The carrier has filed a brief in which it extensively attacks the proposition that CTS is occupationally related to the job that the claimant held at the time of her injury. The carrier urges that Havner stands for the proposition that an expert’s “bare opinion” will not suffice.

DECISION

Affirmed.

The claimant worked as a cashier for (employer), starting in August 1997. She said that the employer had a quota requiring 500 items to be scanned in an hour. The job description for her position states that items shall be scanned quickly and accurately. Meeting and exceeding the quota would be grounds for raises and promotion. The claimant said that around January 1998, she began having problems with pain and numbness in her hands, and concluded that the holiday rush had something to do with this, and that it would go away. The claimant, at that time, reported her problems and asked to be transferred to a “lighter” register. The claimant said she transferred back in April and again began having hand problems.

Of further note is that, beginning in January 1998, from 7:30 a.m. to 2:30 p.m., the claimant worked in a school cafeteria, a job that continued for six weeks until her doctor advised her to quit. She said that she worked at the employer after this shift and throughout the weekend, working at least 30 to 35 hours a week, which was considered full time.

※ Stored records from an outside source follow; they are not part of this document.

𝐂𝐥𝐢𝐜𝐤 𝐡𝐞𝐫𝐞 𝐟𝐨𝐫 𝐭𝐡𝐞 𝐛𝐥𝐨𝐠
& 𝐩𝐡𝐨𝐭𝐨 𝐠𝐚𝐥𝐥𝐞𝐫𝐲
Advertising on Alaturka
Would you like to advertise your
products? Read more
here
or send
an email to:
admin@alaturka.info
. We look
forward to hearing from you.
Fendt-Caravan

To greatly summarize the evidence, there are opinions from various doctors in the record with whom she consulted, including Dr. L, a neurologist, that her CTS was secondary to her work as a cashier. The claimant said she was tested for both thyroid disorders and diabetes in 1998 and in January 1999, and that her testing was normal. The claimant had surgery on October 29, 1998, and had not returned to work at the time of the CCH. She said that some, but not all, of her problems were alleviated with surgery. She said that the reason she went through a battery of tests for other conditions in January 1999 was that she was not healing as expected.

Dr. F testified on behalf of the carrier. Dr. F described his medical education and his training as a hand specialist. When Dr. F was also asked questions about his interpretation of the Havner case, and whether the claimant’s medical opinions connecting her CTS to her work would bear up under his interpretation of that case objection was made, and Dr. F was also identified as “an attorney.” However, there was no counterpart development of his legal education or legal practice experience, nor was he tendered as a legal expert. Dr. F talked about various articles he had read that questioned the relationship of CTS to occupational causes, and identified other factors, such as diabetes, obesity, gender, and hypothyroidism, with which CTS was also associated. Dr. F said that, while he was persuaded that vibrating tools and twisting of the wrist at work on a repetitive basis could give rise to occupational CTS, he essentially disagreed that there were other causes, or that keyboard work was linked. He agreed that there was an opposing viewpoint in the medical literature which in fact supported the concept that CTS arose from various repetitive activities, but that he did not agree with this position. Dr. F identified some, but not all, of the articles the carrier put into evidence as reflective of the position he endorsed. Dr. F also opined that the amount of time that the claimant was off from work following her surgery was unreasonably long and could not be accounted for medically. Dr. F agreed he had no knowledge of her medical status after her November 3, 1998, examination by him; at that examination, she told him she felt better after her surgery.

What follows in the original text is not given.